*** DATA UNDER STUDY

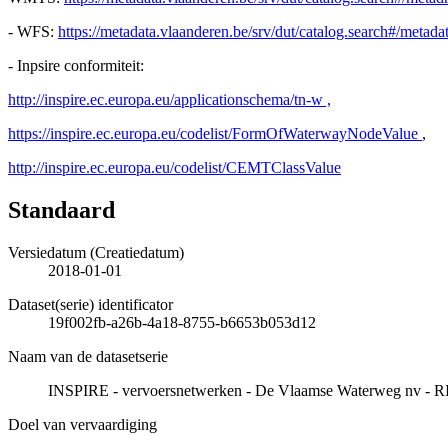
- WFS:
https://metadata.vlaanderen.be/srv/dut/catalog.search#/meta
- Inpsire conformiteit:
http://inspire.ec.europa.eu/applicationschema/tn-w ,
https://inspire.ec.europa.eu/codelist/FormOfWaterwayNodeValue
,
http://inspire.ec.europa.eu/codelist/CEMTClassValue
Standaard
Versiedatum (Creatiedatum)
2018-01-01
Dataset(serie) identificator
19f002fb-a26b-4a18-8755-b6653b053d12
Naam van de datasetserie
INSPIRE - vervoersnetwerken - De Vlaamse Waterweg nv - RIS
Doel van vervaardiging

******

> **YOUR GOAL**
The string "https" appears in how many lines above? Answer with the number only.

> **EXPECTED ANSWER**
2